Records drawn from a dataset:
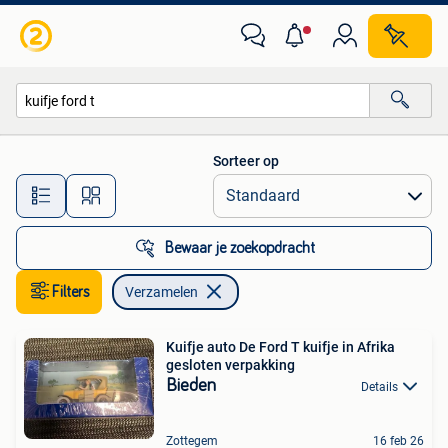
Verzamelen
Sorteer op
Alle afstanden…
Bewaar je zoekopdracht
Filters
Verzamelen
Kuifje auto De Ford T kuifje in Afrika
gesloten verpakking
Bieden
Details
Zottegem
16 feb 26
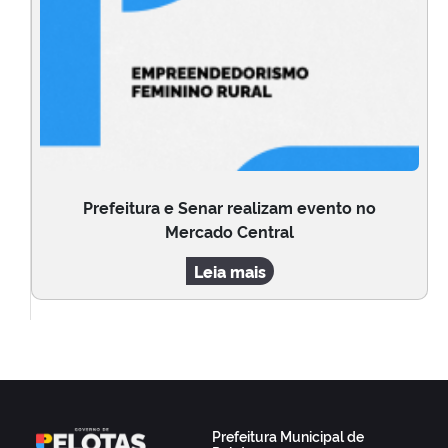
Prefeitura e Senar realizam evento no
Mercado Central
Leia mais
Prefeitura Municipal de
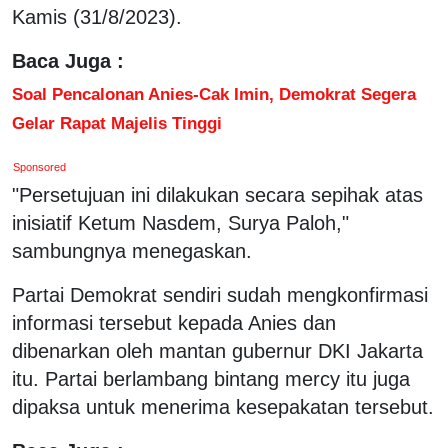
Kamis (31/8/2023).
Baca Juga :
Soal Pencalonan Anies-Cak Imin, Demokrat Segera
Gelar Rapat Majelis Tinggi
Sponsored
"Persetujuan ini dilakukan secara sepihak atas
inisiatif Ketum Nasdem, Surya Paloh,"
sambungnya menegaskan.
Partai Demokrat sendiri sudah mengkonfirmasi
informasi tersebut kepada Anies dan
dibenarkan oleh mantan gubernur DKI Jakarta
itu. Partai berlambang bintang mercy itu juga
dipaksa untuk menerima kesepakatan tersebut.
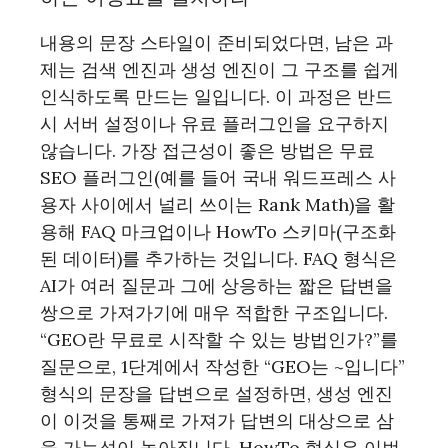
내용의 문장 스타일이 준비되었다면, 남은 과
제는 검색 엔진과 생성 엔진이 그 구조를 쉽게
인식하도록 만드는 일입니다. 이 과정은 반드
시 서버 설정이나 유료 플러그인을 요구하지
않습니다. 가장 접근성이 좋은 방법은 무료
SEO 플러그인(예를 들어 국내 워드프레스 사
용자 사이에서 널리 쓰이는 Rank Math)을 활
용해 FAQ 마크업이나 HowTo 스키마(구조화
된 데이터)를 추가하는 것입니다. FAQ 형식은
AI가 여러 질문과 그에 상응하는 짧은 답변을
쌍으로 가져가기에 매우 적합한 구조입니다.
“GEO란 무료로 시작할 수 있는 방법인가?”를
질문으로, 1단계에서 작성한 “GEO는 ~입니다”
형식의 문장을 답변으로 설정하면, 생성 엔진
이 이것을 통째로 가져가 답변의 대상으로 삼
을 가능성이 높아집니다. HowTo 형식은 이번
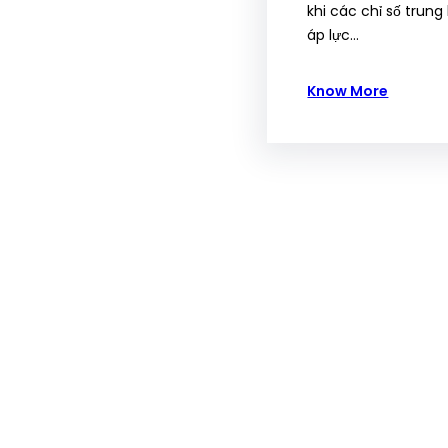
khi các chỉ số trung
áp lực…
Know More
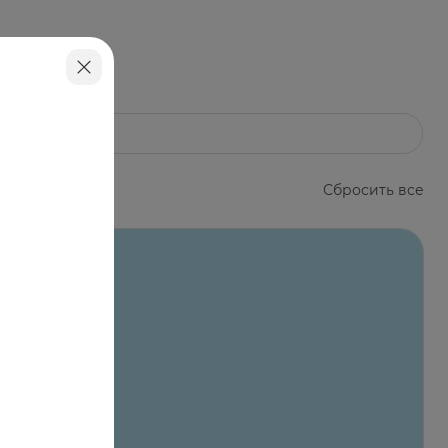
Сбросить все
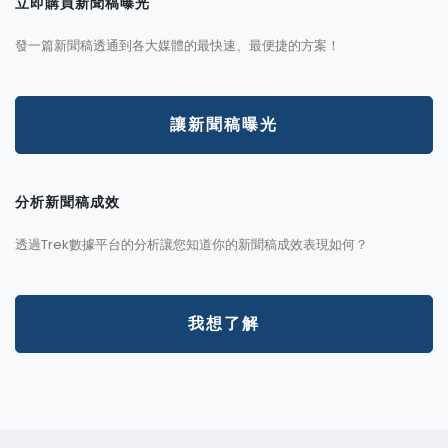
立即購買新聞稿曝光
發一篇新聞稿透通到各大媒體的最快速、最便捷的方案！
讓新聞稿曝光
分析新聞稿成效
透過Trek數據平台的分析讓您知道你的新聞稿成效表現如何？
我想了解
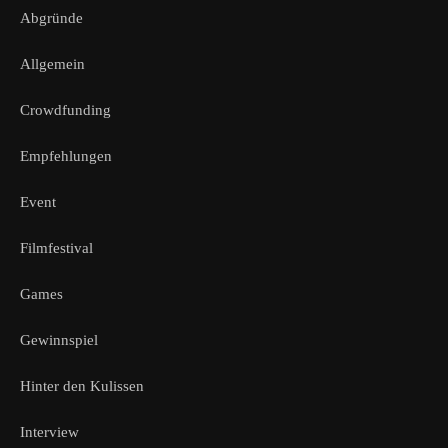
Abgründe
Allgemein
Crowdfunding
Empfehlungen
Event
Filmfestival
Games
Gewinnspiel
Hinter den Kulissen
Interview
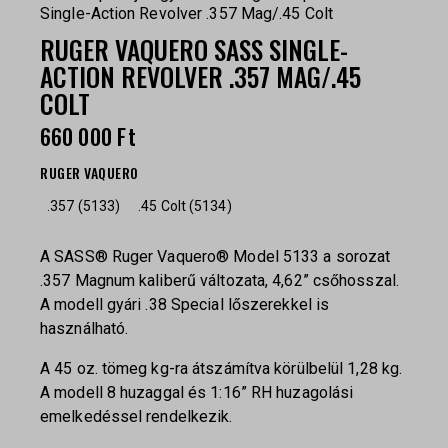
Single-Action Revolver .357 Mag/.45 Colt
RUGER VAQUERO SASS SINGLE-
ACTION REVOLVER .357 MAG/.45
COLT
660 000
Ft
RUGER VAQUERO
.357 (5133)
.45 Colt (5134)
A SASS® Ruger Vaquero® Model 5133 a sorozat
.357 Magnum kaliberű változata, 4,62” csőhosszal.
A modell gyári .38 Special lőszerekkel is
használható.
A 45 oz. tömeg kg-ra átszámítva körülbelül 1,28 kg.
A modell 8 huzaggal és 1:16” RH huzagolási
emelkedéssel rendelkezik.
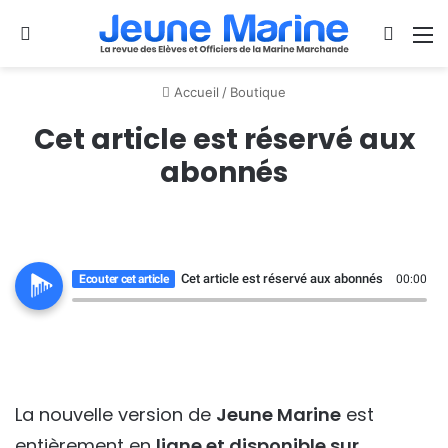
Se connecter
Switch
M
Accueil
/
Boutique
Cet article est réservé aux
abonnés
Cet article est réservé aux abonnés
Ecouter cet article
00:00
La nouvelle version de
Jeune Marine
est
entièrement en
ligne et disponible sur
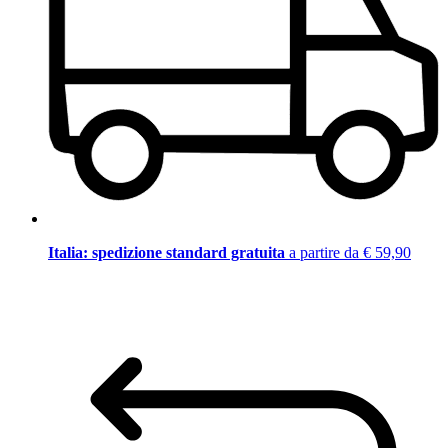
Italia: spedizione standard gratuita
a partire da € 59,90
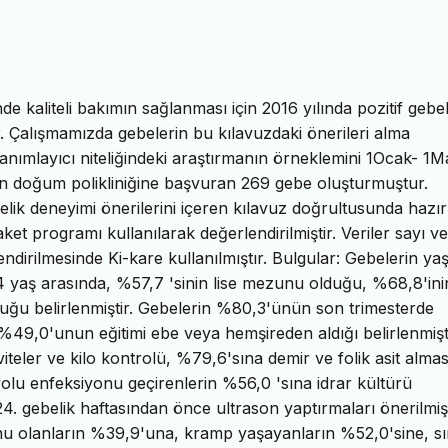
kaliteli bakımın sağlanması için 2016 yılında pozitif gebel
ir. Çalışmamızda gebelerin bu kılavuzdaki önerileri alma
nımlayıcı niteliğindeki araştırmanın örneklemini 1Ocak- 1M
adın doğum polikliniğine başvuran 269 gebe oluşturmuştur.
elik deneyimi önerilerini içeren kılavuz doğrultusunda hazı
et programı kullanılarak değerlendirilmiştir. Veriler sayı ve
lendirilmesinde Ki-kare kullanılmıştır. Bulgular: Gebelerin ya
4 yaş arasında, %57,7 'sinin lise mezunu olduğu, %68,8'ini
duğu belirlenmiştir. Gebelerin %80,3'ünün son trimesterde
49,0'unun eğitimi ebe veya hemşireden aldığı belirlenmişti
teler ve kilo kontrolü, %79,6'sına demir ve folik asit almas
yolu enfeksiyonu geçirenlerin %56,0 'sına idrar kültürü
. gebelik haftasından önce ultrason yaptırmaları önerilmişt
nu olanların %39,9'una, kramp yaşayanların %52,0'sine, sı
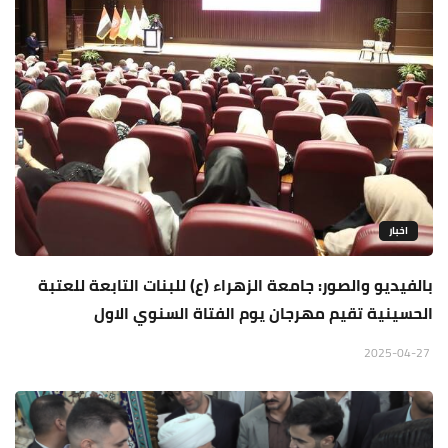
اخبار
بالفيديو والصور: جامعة الزهراء (ع) للبنات التابعة للعتبة
الحسينية تقيم مهرجان يوم الفتاة السنوي الاول
2025-04-27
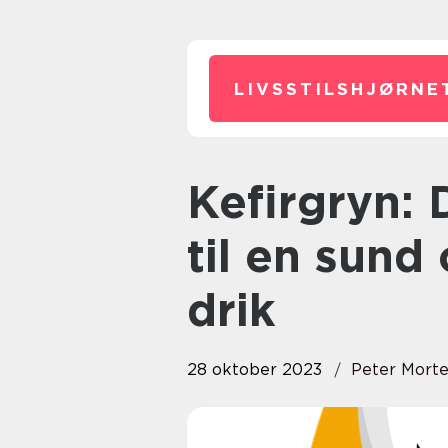
LIVSSTILSHJØRNE
Kefirgryn: Den ultimative guide
til en sun
drik
28 oktober 2023
Peter Mort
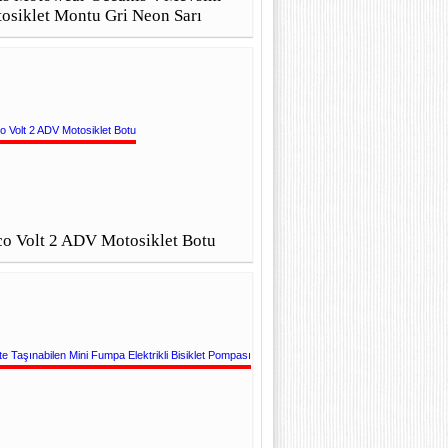
osiklet Montu Gri Neon Sarı
co Volt 2 ADV Motosiklet Botu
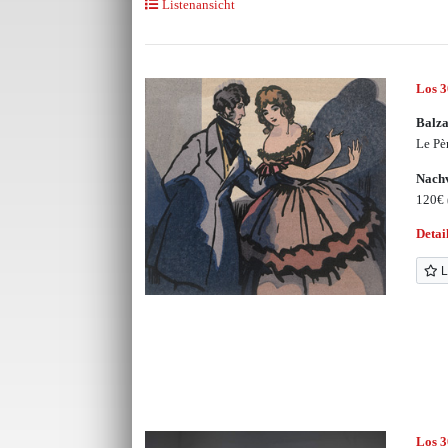
Listenansicht
Los 
Balza
Le Pè
Nachv
120€
Detai
L
Los 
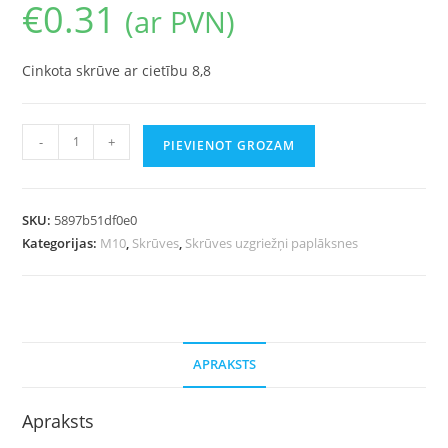
€
0.31
(ar PVN)
Cinkota skrūve ar cietību 8,8
-
+
PIEVIENOT GROZAM
SKU:
5897b51df0e0
Kategorijas:
M10
,
Skrūves
,
Skrūves uzgriežņi paplāksnes
APRAKSTS
Apraksts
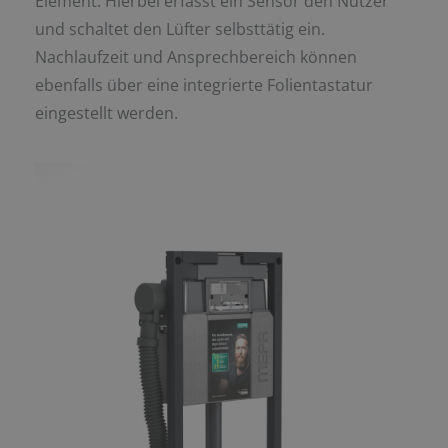
Element. Hierbei erfasst ein Sensor den Nutzer
und schaltet den Lüfter selbsttätig ein.
Nachlaufzeit und Ansprechbereich können
ebenfalls über eine integrierte Folientastatur
eingestellt werden.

__Problem requirements__.
Transcribe each record exactly as it appears, but omit every picture.

__Expected answer__.
Verzamelen
Sorteer op
Alle afstanden…
Bewaar je zoekopdracht
Filters
Verzamelen
Kuifje auto De Ford T kuifje in Afrika
gesloten verpakking
Bieden
Details
Zottegem
16 feb 26
Prefeitura e Senar realizam evento no
Mercado Central
Leia mais
Prefeitura Municipal de
Kamis (31/8/2023).
Baca Juga :
Soal Pencalonan Anies-Cak Imin, Demokrat Segera
Gelar Rapat Majelis Tinggi
Sponsored
"Persetujuan ini dilakukan secara sepihak atas
inisiatif Ketum Nasdem, Surya Paloh,"
sambungnya menegaskan.
Partai Demokrat sendiri sudah mengkonfirmasi
informasi tersebut kepada Anies dan
dibenarkan oleh mantan gubernur DKI Jakarta
itu. Partai berlambang bintang mercy itu juga
dipaksa untuk menerima kesepakatan tersebut.
내용의 문장 스타일이 준비되었다면, 남은 과
제는 검색 엔진과 생성 엔진이 그 구조를 쉽게
인식하도록 만드는 일입니다. 이 과정은 반드
시 서버 설정이나 유료 플러그인을 요구하지
않습니다. 가장 접근성이 좋은 방법은 무료
SEO 플러그인(예를 들어 국내 워드프레스 사
용자 사이에서 널리 쓰이는 Rank Math)을 활
용해 FAQ 마크업이나 HowTo 스키마(구조화
된 데이터)를 추가하는 것입니다. FAQ 형식은
AI가 여러 질문과 그에 상응하는 짧은 답변을
쌍으로 가져가기에 매우 적합한 구조입니다.
“GEO란 무료로 시작할 수 있는 방법인가?”를
질문으로, 1단계에서 작성한 “GEO는 ~입니다”
형식의 문장을 답변으로 설정하면, 생성 엔진
이 이것을 통째로 가져가 답변의 대상으로 삼
을 가능성이 높아집니다. HowTo 형식은 이번
khi các chỉ số trung
áp lực…
Know More
Сбросить все
立即購買新聞稿曝光
發一篇新聞稿透通到各大媒體的最快速、最便捷的方案！
讓新聞稿曝光
分析新聞稿成效
透過Trek數據平台的分析讓您知道你的新聞稿成效表現如何？
我想了解
Abgründe
Allgemein
Crowdfunding
Empfehlungen
Event
Filmfestival
Games
Gewinnspiel
Hinter den Kulissen
Interview
Single-Action Revolver .357 Mag/.45 Colt
RUGER VAQUERO SASS SINGLE-
ACTION REVOLVER .357 MAG/.45
COLT
660 000
Ft
RUGER VAQUERO
.357 (5133)
.45 Colt (5134)
A SASS® Ruger Vaquero® Model 5133 a sorozat
.357 Magnum kaliberű változata, 4,62” csőhosszal.
A modell gyári .38 Special lőszerekkel is
használható.
A 45 oz. tömeg kg-ra átszámítva körülbelül 1,28 kg.
A modell 8 huzaggal és 1:16” RH huzagolási
emelkedéssel rendelkezik.
Se connecter
Switch
M
Accueil
/
Boutique
Cet article est réservé aux
abonnés
Cet article est réservé aux abonnés
Ecouter cet article
00:00
La nouvelle version de
Jeune Marine
est
entièrement en
ligne et disponible sur
Italia: spedizione standard gratuita
a partire da € 59,90
kaliteli bakımın sağlanması için 2016 yılında pozitif gebel
ir. Çalışmamızda gebelerin bu kılavuzdaki önerileri alma
nımlayıcı niteliğindeki araştırmanın örneklemini 1Ocak- 1M
adın doğum polikliniğine başvuran 269 gebe oluşturmuştur.
elik deneyimi önerilerini içeren kılavuz doğrultusunda hazı
et programı kullanılarak değerlendirilmiştir. Veriler sayı ve
lendirilmesinde Ki-kare kullanılmıştır. Bulgular: Gebelerin ya
4 yaş arasında, %57,7 'sinin lise mezunu olduğu, %68,8'ini
duğu belirlenmiştir. Gebelerin %80,3'ünün son trimesterde
49,0'unun eğitimi ebe veya hemşireden aldığı belirlenmişti
teler ve kilo kontrolü, %79,6'sına demir ve folik asit almas
yolu enfeksiyonu geçirenlerin %56,0 'sına idrar kültürü
. gebelik haftasından önce ultrason yaptırmaları önerilmişt
nu olanların %39,9'una, kramp yaşayanların %52,0'sine, sı
اخبار
بالفيديو والصور: جامعة الزهراء (ع) للبنات التابعة للعتبة
الحسينية تقيم مهرجان يوم الفتاة السنوي الاول
2025-04-27
LIVSSTILSHJØRNE
Kefirgryn: Den ultimative guide
til en sun
drik
28 oktober 2023
Peter Mort
osiklet Montu Gri Neon Sarı
co Volt 2 ADV Motosiklet Botu
Listenansicht
Los 
Balza
Le Pè
Nachv
120€
Detai
L
Los 
€
0.31
(ar PVN)
Cinkota skrūve ar cietību 8,8
-
+
PIEVIENOT GROZAM
SKU:
5897b51df0e0
Kategorijas:
M10
,
Skrūves
,
Skrūves uzgriežņi paplāksnes
APRAKSTS
Apraksts
Element. Hierbei erfasst ein Sensor den Nutzer
und schaltet den Lüfter selbsttätig ein.
Nachlaufzeit und Ansprechbereich können
ebenfalls über eine integrierte Folientastatur
eingestellt werden.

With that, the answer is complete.